The area, about 100 nautical miles off southwestern Nova Scotia, is home to up to 35 species of deep-water coral, such as bubblegum coral and seacorn coral. Prior to the area being closed, one could find broken and tilted corals and scattered skeletons – signs of fishing impacts on the long-lived corals.
“This area was fished heavily,” explains Anna Metaxas, professor with Dalhousie’s Department of Oceanography, on shore in Shelburne, N.S. where the Hudson was having a crew change. “We were concerned about corals recruiting into the area. Habitat that is suitable for the tree-like deep water corals is rare. Plus, they’re so beautiful -- in pink, orange, white, red and yellow. You can’t believe how incredible it is 600, 800 metres below the surface.”

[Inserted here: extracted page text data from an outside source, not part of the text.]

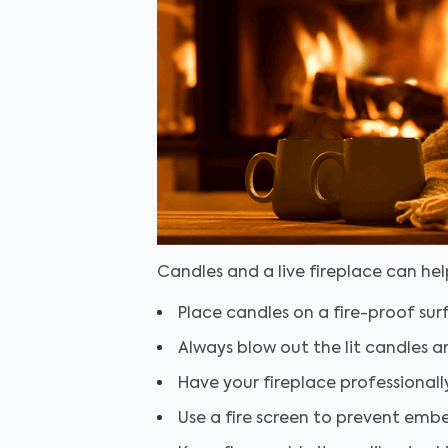
Candles and a live fireplace can he
Place candles on a fire-proof sur
Always blow out the lit candles a
Have your fireplace professional
Use a fire screen to prevent emb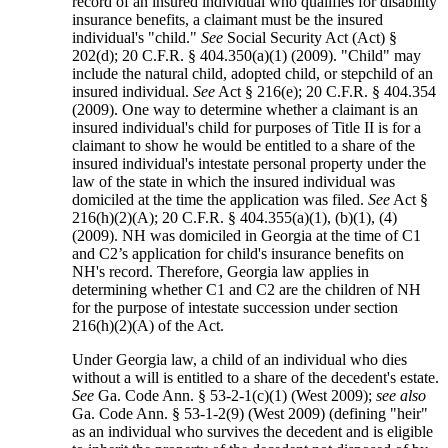
record of an insured individual who qualifies for disability
insurance benefits, a claimant must be the insured
individual's "child."
See
Social Security Act (Act) §
202(d); 20 C.F.R. § 404.350(a)(1) (2009). "Child" may
include the natural child, adopted child, or stepchild of an
insured individual.
See
Act § 216(e); 20 C.F.R. § 404.354
(2009). One way to determine whether a claimant is an
insured individual's child for purposes of Title II is for a
claimant to show he would be entitled to a share of the
insured individual's intestate personal property under the
law of the state in which the insured individual was
domiciled at the time the application was filed.
See
Act §
216(h)(2)(A); 20 C.F.R. § 404.355(a)(1), (b)(1), (4)
(2009). NH was domiciled in Georgia at the time of C1
and C2’s application for child's insurance benefits on
NH's record. Therefore, Georgia law applies in
determining whether C1 and C2 are the children of NH
for the purpose of intestate succession under section
216(h)(2)(A) of the Act.
Under Georgia law, a child of an individual who dies
without a will is entitled to a share of the decedent's estate.
See
Ga. Code Ann. § 53-2-1(c)(1) (West 2009);
see also
Ga. Code Ann. § 53-1-2(9) (West 2009) (defining "heir"
as an individual who survives the decedent and is eligible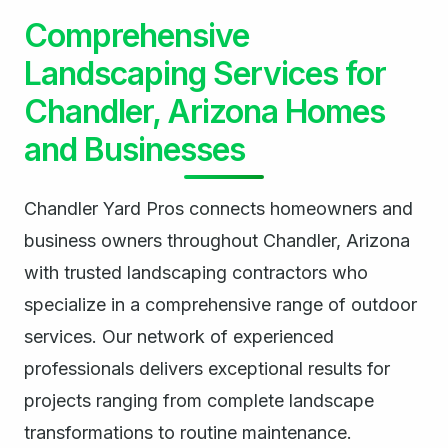
Comprehensive
Landscaping Services for
Chandler, Arizona Homes
and Businesses
Chandler Yard Pros connects homeowners and
business owners throughout Chandler, Arizona
with trusted landscaping contractors who
specialize in a comprehensive range of outdoor
services. Our network of experienced
professionals delivers exceptional results for
projects ranging from complete landscape
transformations to routine maintenance.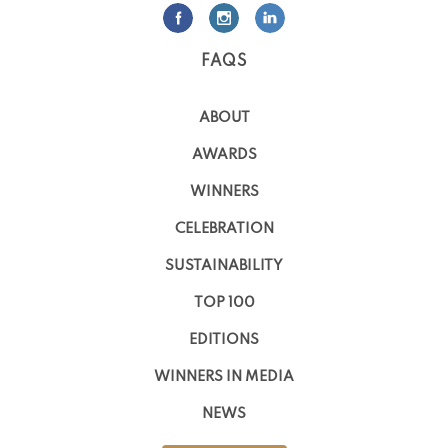
FAQS
ABOUT
AWARDS
WINNERS
CELEBRATION
SUSTAINABILITY
TOP 100
EDITIONS
WINNERS IN MEDIA
NEWS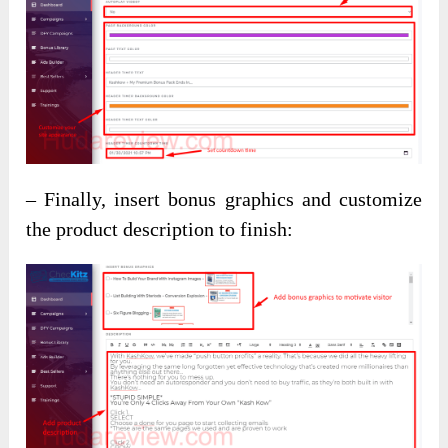
– Finally, insert bonus graphics and customize
the product description to finish: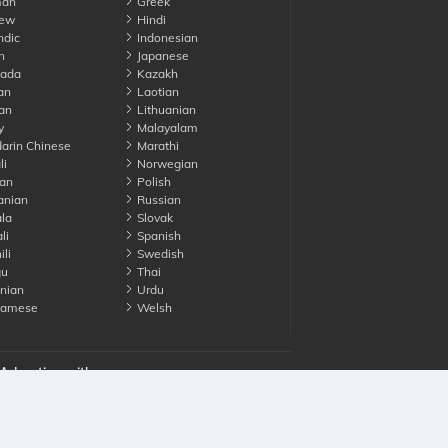
an
Greek
ew
Hindi
ndic
Indonesian
n
Japanese
ada
Kazakh
an
Laotian
an
Lithuanian
y
Malayalam
rin Chinese
Marathi
li
Norwegian
an
Polish
nian
Russian
la
Slovak
li
Spanish
li
Swedish
gu
Thai
nian
Urdu
namese
Welsh
Advertise with us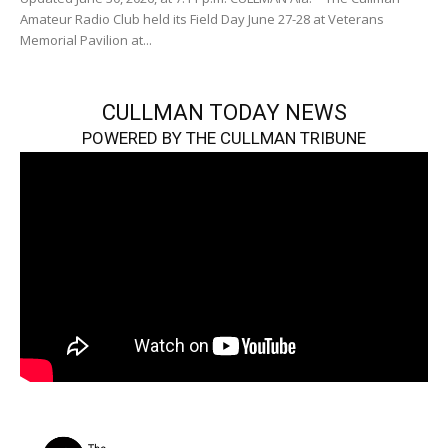
Amateur Radio Club held its Field Day June 27-28 at Veterans
Memorial Pavilion at...
CULLMAN TODAY NEWS
POWERED BY THE CULLMAN TRIBUNE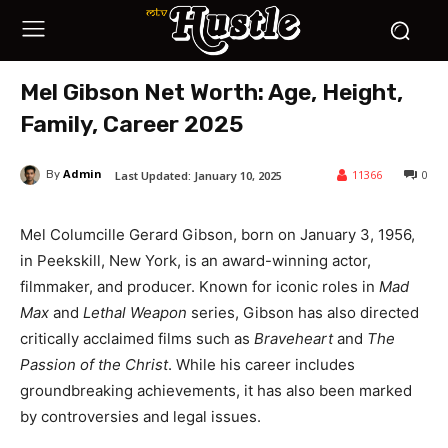
Mel Gibson Net Worth: Age, Height,
Family, Career 2025
Admin
11366
0
Last Updated:
January 10, 2025
By
Mel Columcille Gerard Gibson, born on January 3, 1956,
in Peekskill, New York, is an award-winning actor,
filmmaker, and producer. Known for iconic roles in
Mad
Max
and
Lethal Weapon
series, Gibson has also directed
critically acclaimed films such as
Braveheart
and
The
Passion of the Christ
. While his career includes
groundbreaking achievements, it has also been marked
by controversies and legal issues.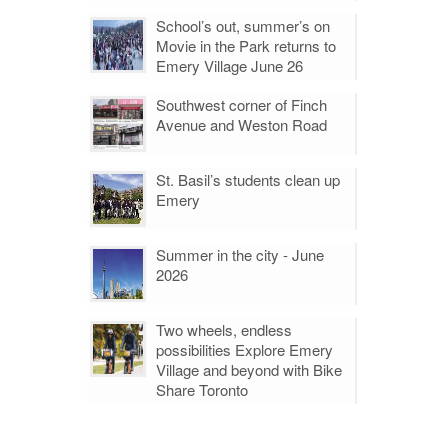
School’s out, summer’s on
Movie in the Park returns to
Emery Village June 26
Southwest corner of Finch
Avenue and Weston Road
St. Basil’s students clean up
Emery
Summer in the city - June
2026
Two wheels, endless
possibilities Explore Emery
Village and beyond with Bike
Share Toronto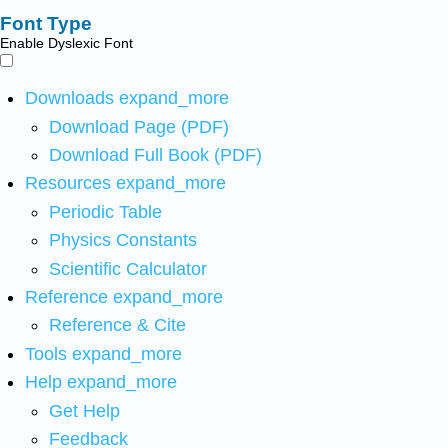
Font Type
Enable Dyslexic Font
Downloads
expand_more
Download Page (PDF)
Download Full Book (PDF)
Resources
expand_more
Periodic Table
Physics Constants
Scientific Calculator
Reference
expand_more
Reference & Cite
Tools
expand_more
Help
expand_more
Get Help
Feedback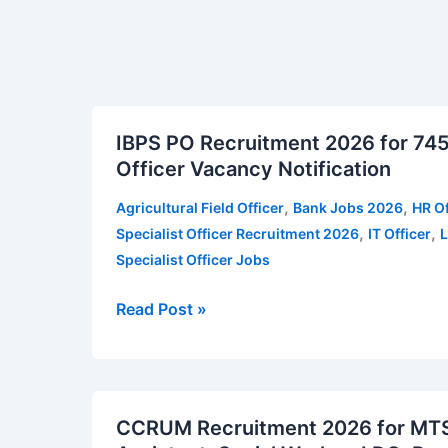
IBPS
IBPS PO Recruitment 2026 for 745 
PO
Officer Vacancy Notification
Recruitment
2026
,
,
Agricultural Field Officer
Bank Jobs 2026
HR Of
for
,
,
Specialist Officer Recruitment 2026
IT Officer
L
745
Specialist Officer Jobs
vacancies
|
Read Post »
Apply
for
IBPS
CCRUM
Specialist
CCRUM Recruitment 2026 for MTS,
Recruitment
Officer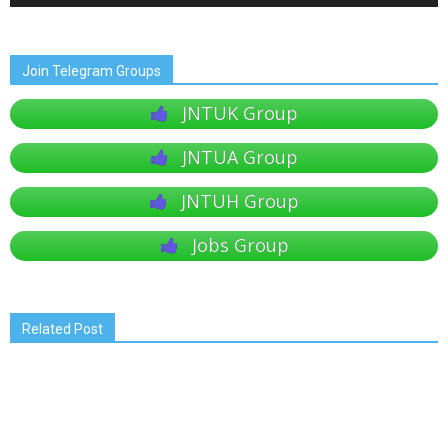
Join Telegram Groups
JNTUK Group
JNTUA Group
JNTUH Group
Jobs Group
Related Post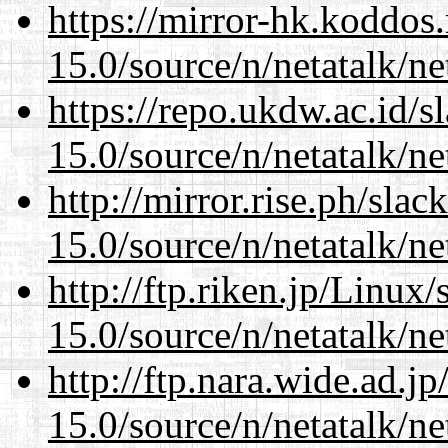
https://mirror-hk.koddos
15.0/source/n/netatalk/net
https://repo.ukdw.ac.id/
15.0/source/n/netatalk/net
http://mirror.rise.ph/sla
15.0/source/n/netatalk/net
http://ftp.riken.jp/Linux
15.0/source/n/netatalk/net
http://ftp.nara.wide.ad.j
15.0/source/n/netatalk/net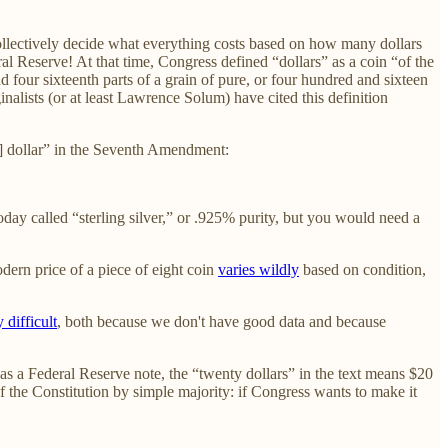
n collectively decide what everything costs based on how many dollars
 Reserve! At that time, Congress defined “dollars” as a coin “of the
d four sixteenth parts of a grain of pure, or four hundred and sixteen
ginalists (or at least Lawrence Solum) have cited this definition
a] dollar” in the Seventh Amendment:
oday called “sterling silver,” or .925% purity, but you would need a
dern price of a piece of eight coin
varies wildly
based on condition,
 difficult
, both because we don't have good data and because
s a Federal Reserve note, the “twenty dollars” in the text means $20
of the Constitution by simple majority: if Congress wants to make it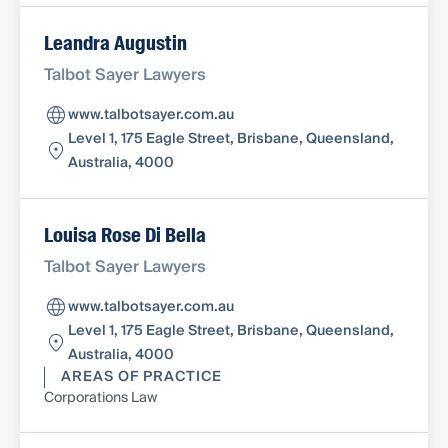
Leandra Augustin
Talbot Sayer Lawyers
www.talbotsayer.com.au
Level 1, 175 Eagle Street, Brisbane, Queensland,
Australia, 4000
Louisa Rose Di Bella
Talbot Sayer Lawyers
www.talbotsayer.com.au
Level 1, 175 Eagle Street, Brisbane, Queensland,
Australia, 4000
AREAS OF PRACTICE
Corporations Law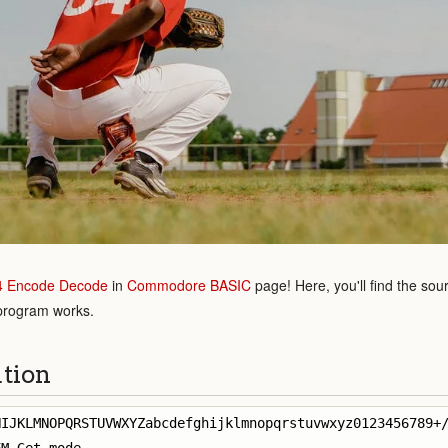
4 Encode Decode
in
Commodore BASIC
page! Here, you'll find the sou
 program works.
ution
IJKLMNOPQRSTUVWXYZabcdefghijklmnopqrstuvwxyz0123456789+/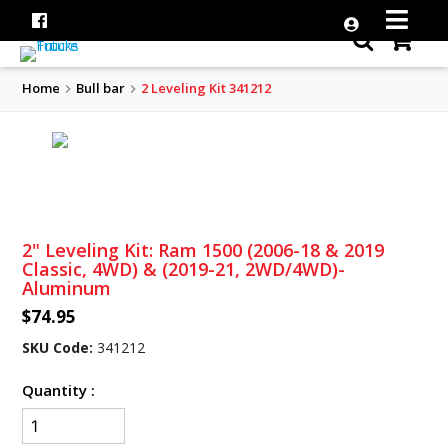
Home
Bull bar
2 Leveling Kit 341212
2" Leveling Kit: Ram 1500 (2006-18 & 2019
Classic, 4WD) & (2019-21, 2WD/4WD)-
Aluminum
$74.95
SKU Code:
341212
Quantity :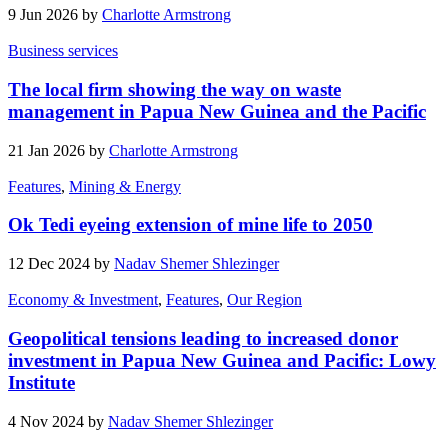
9 Jun 2026 by
Charlotte Armstrong
Business services
The local firm showing the way on waste
management in Papua New Guinea and the Pacific
21 Jan 2026 by
Charlotte Armstrong
Features
,
Mining & Energy
Ok Tedi eyeing extension of mine life to 2050
12 Dec 2024 by
Nadav Shemer Shlezinger
Economy & Investment
,
Features
,
Our Region
Geopolitical tensions leading to increased donor
investment in Papua New Guinea and Pacific: Lowy
Institute
4 Nov 2024 by
Nadav Shemer Shlezinger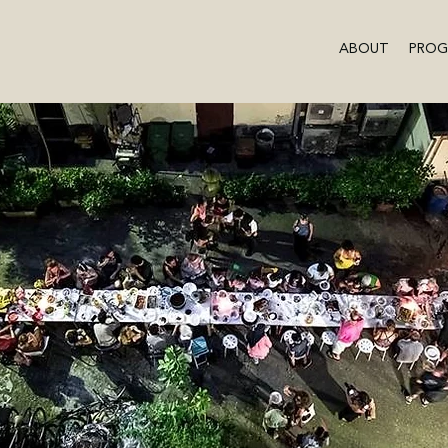
ABOUT
PRO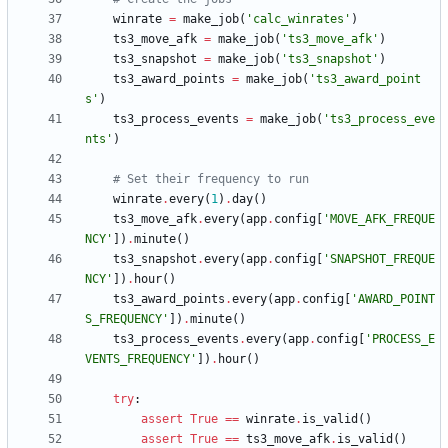
winrate
=
make_job
(
'
calc_winrates
'
)
ts3_move_afk
=
make_job
(
'
ts3_move_afk
'
)
ts3_snapshot
=
make_job
(
'
ts3_snapshot
'
)
ts3_award_points
=
make_job
(
'
ts3_award_point
s
'
)
ts3_process_events
=
make_job
(
'
ts3_process_eve
nts
'
)
# Set their frequency to run
winrate
.
every
(
1
)
.
day
(
)
ts3_move_afk
.
every
(
app
.
config
[
'
MOVE_AFK_FREQUE
NCY
'
]
)
.
minute
(
)
ts3_snapshot
.
every
(
app
.
config
[
'
SNAPSHOT_FREQUE
NCY
'
]
)
.
hour
(
)
ts3_award_points
.
every
(
app
.
config
[
'
AWARD_POINT
S_FREQUENCY
'
]
)
.
minute
(
)
ts3_process_events
.
every
(
app
.
config
[
'
PROCESS_E
VENTS_FREQUENCY
'
]
)
.
hour
(
)
try
:
assert
True
==
winrate
.
is_valid
(
)
assert
True
==
ts3_move_afk
.
is_valid
(
)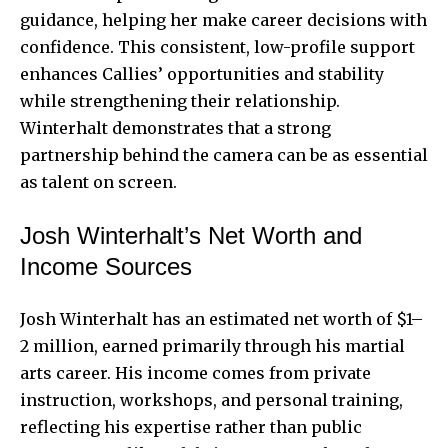
guidance, helping her make career decisions with
confidence. This consistent, low-profile support
enhances Callies’ opportunities and stability
while strengthening their relationship.
Winterhalt demonstrates that a strong
partnership behind the camera can be as essential
as talent on screen.
Josh Winterhalt’s Net Worth and
Income Sources
Josh Winterhalt has an estimated net worth of $1–
2 million, earned primarily through his martial
arts career. His income comes from private
instruction, workshops, and personal training,
reflecting his expertise rather than public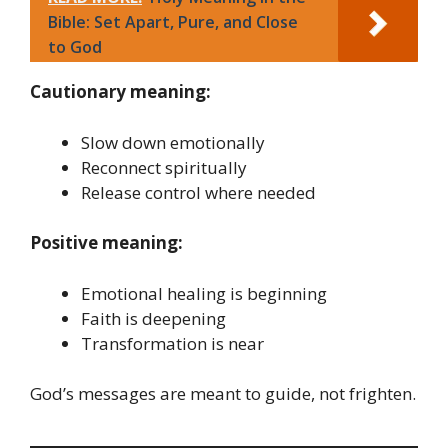
Bible: Set Apart, Pure, and Close
to God
Cautionary meaning:
Slow down emotionally
Reconnect spiritually
Release control where needed
Positive meaning:
Emotional healing is beginning
Faith is deepening
Transformation is near
God’s messages are meant to guide, not frighten.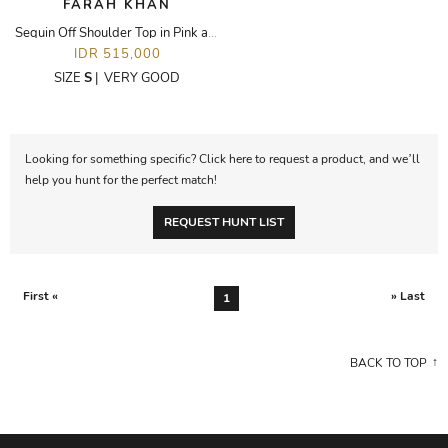
FARAH KHAN
Sequin Off Shoulder Top in Pink and White
IDR 515,000
SIZE
S
|
VERY GOOD
Looking for something specific? Click here to request a product, and we’ll
help you hunt for the perfect match!
REQUEST HUNT LIST
First «
» Last
1
BACK TO TOP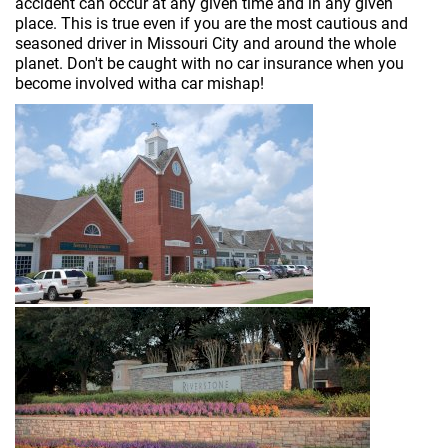
accident can occur at any given time and in any given
place. This is true even if you are the most cautious and
seasoned driver in Missouri City and around the whole
planet. Don't be caught with no car insurance when you
become involved witha car mishap!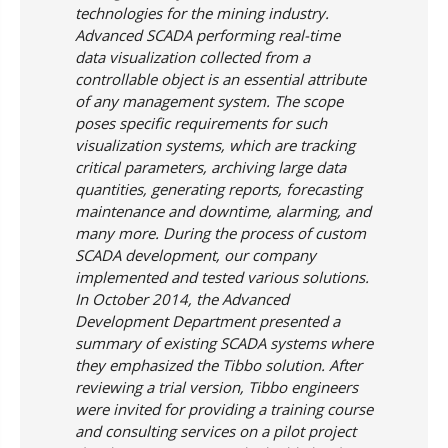
technologies for the mining industry.
Advanced SCADA performing real-time
data visualization collected from a
controllable object is an essential attribute
of any management system. The scope
poses specific requirements for such
visualization systems, which are tracking
critical parameters, archiving large data
quantities, generating reports, forecasting
maintenance and downtime, alarming, and
many more. During the process of custom
SCADA development, our company
implemented and tested various solutions.
In October 2014, the Advanced
Development Department presented a
summary of existing SCADA systems where
they emphasized the Tibbo solution. After
reviewing a trial version, Tibbo engineers
were invited for providing a training course
and consulting services on a pilot project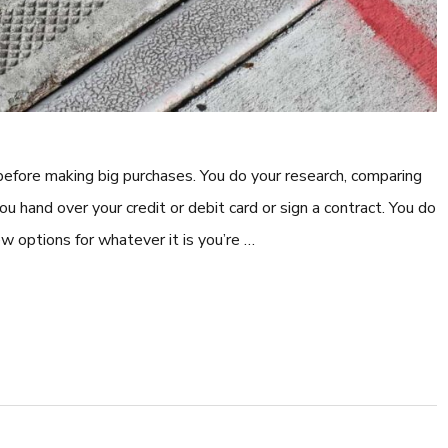
 before making big purchases. You do your research, comparing
you hand over your credit or debit card or sign a contract. You do
ew options for whatever it is you’re …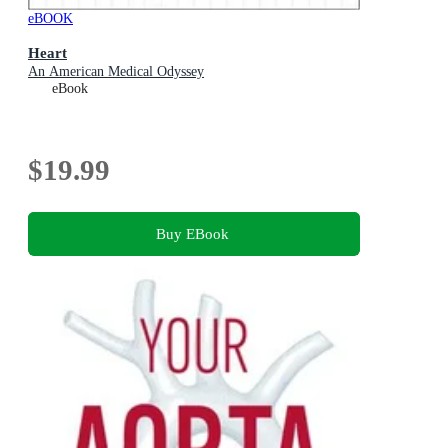
eBOOK
Heart
An American Medical Odyssey
eBook
$19.99
Buy EBook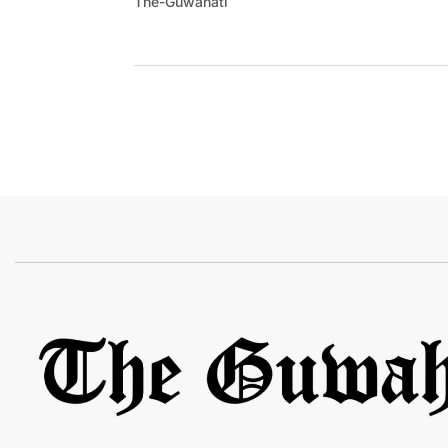
The-Guwahati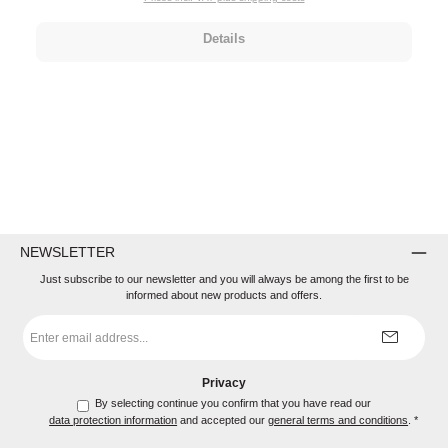
Details
NEWSLETTER
Just subscribe to our newsletter and you will always be among the first to be
informed about new products and offers.
Email
address
*
Privacy
By selecting continue you confirm that you have read our
data protection information
and accepted our
general terms and conditions
.
*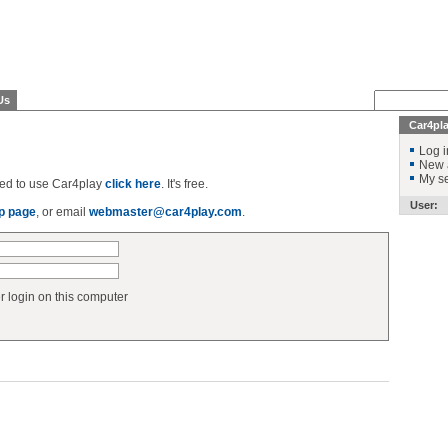
Us
Car4pl
Log i
New 
My se
ered to use Car4play
click here
. It's free.
User:
p page
, or email
webmaster@car4play.com
.
login on this computer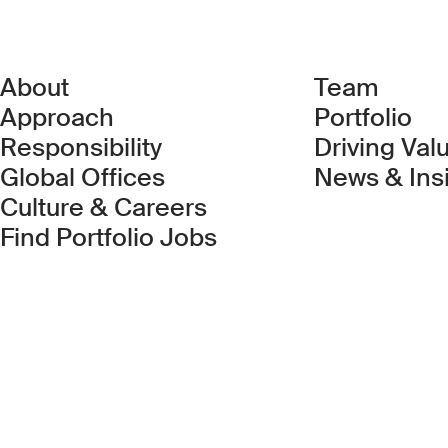
About
Team
Approach
Portfolio
Responsibility
Driving Val
Global Offices
News & Ins
Culture & Careers
(Link opens in new 
Find Portfolio Jobs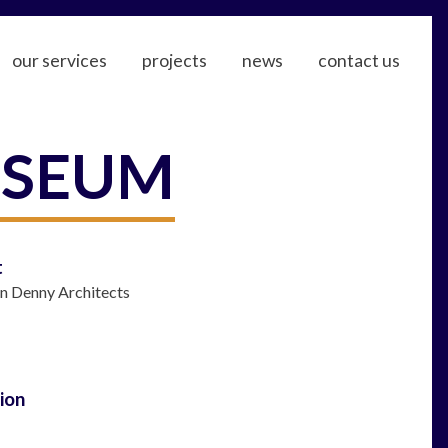
our services
projects
news
contact us
USEUM
t
in Denny Architects
ion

The Hudson is equipped with a ROPOS (remotely operated deep water submersible), a Volkswagen-sized underwater robot equipped with GPS, high-definition video and digital cameras and two robotic arms which allow it to take samples. The sophisticated equipment was able to re-locate the larval settlement collectors to within a metre of where they were placed in 2006 and retrieve them.
“Those blue scrubbers are full of little holes that organisms like to hide in ... It was very exciting to see them again,” says Dr. Metaxas, her voice animated. As a benthic ecologist, she’s interested in the factors that regulate populations of marine invertebrates, particularly in their early life stages. “They were absolutely full of things. You can see baby corals, scallops, brittle stars, anemones...”
The scientific expedition, with 28 science staff, 6 ROPOS crew and 33 Canadian Coast Guard crew aboard, left the Bedford Institute of Oceanography in Dartmouth on July 29 and is expected back August 11. The two-week cruise is part of a collaborative NSERC project called the Canadian Healthy Oceans Network (CHONe) and includes students, geologists, and oceanographers from Dalhousie, University of Victoria, Memorial University of Newfoundland, Laval, as well as their collaborators from Fisheries and Oceans Canada. Among the Dalhousie contingent is Dr. Metaxas, MSc student Myriam Lacharite and NSERC USRA Jessie Short.
Besides the Northeast Channel, the cruise investigated four other study areas at depths up to 3,000 metres: Jordan Basin, German Bank and Northeast Fan. As well, seabird and marine mammal surveys took place from the bridge during daylight hours.
“For me, it’s really neat to watch the students,” says Dr. Metaxas. “The deep sea is a pretty special place and one does not expect it to be so because it’s so dark and remote. So when you can see what’s here, well, it’s pretty amazing.”